Relisons à tête reposée ce merveilleux livre, merveilleux d'utopie comme de saines inspirations; laissons en pâture aux échenilleurs de mots et de formes les impropriétés de termes, les exagérations de phrases, les mauvais jeux d'esprit, les impuretés de langue, les fautes lourdes et même les saletés de goût, flatterie indigne du génie élevé d'un grand poëte, cynisme de la démagogie, cette plèbe du langage, qui l'abaisse pour qu'il soit à son niveau, et qui le souille pour l'approprier à ses vices. Il ne s'agit pas de tout cela, qu'un trait d'encre sème sur la page et qu'un coup d'ongle efface, comme dit le latin: il y a dans le livre plus de pages qu'il n'en faut pour pouvoir en déchirer quelques-unes.
Relisons-le pour en contempler la puissance souvent colossale, pour en admirer la verve plus bouillante encore que dans la jeunesse, dans cette nature qui a déjà bouillonné soixante ans, tant il y a d'eau dans ce vase et de combustible dans ce foyer.
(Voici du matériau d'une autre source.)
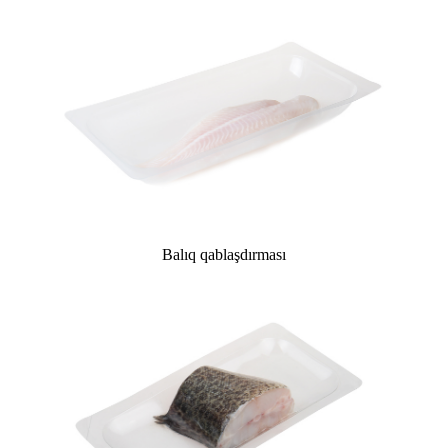
Balıq qablaşdırması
Relisons-le pour y sympathiser avec une sensibilité pathétique qui n'existait pas au même degré dans les années tendres de l'écrivain, et qui semble en vieillissant participer davantage à cette mélancolie de l'espèce humaine, à cette tristesse des choses mortelles, à ce mentem mortalia tangunt, à ce sublime lacrimæ rerum de Virgile, qui, lui aussi, avait vu des révolutions, des proscriptions, des déceptions humaines.
Relisons-le pour nous complaire et nous attendrir sur ces amours de deux êtres innocents, dans un jardin redevenu inculte, forêt vierge pour ce couple virginal de la rue Plumet, site que Bernardin de Saint-Pierre est allé chercher à l'île de France pour Virginie, Chateaubriand en Amérique pour Atala, et que Hugo a su découvrir tout fait et peindre en grisaille sans couleurs dans un vil faubourg de Paris, Éden dépaysé dont il est le Milton, le Théocrite, le Bernardin de Saint-Pierre et le Chateaubriand, avec plus de vérité, de larmes, de passions, de couleur et de lumière dorée que ces grands modèles.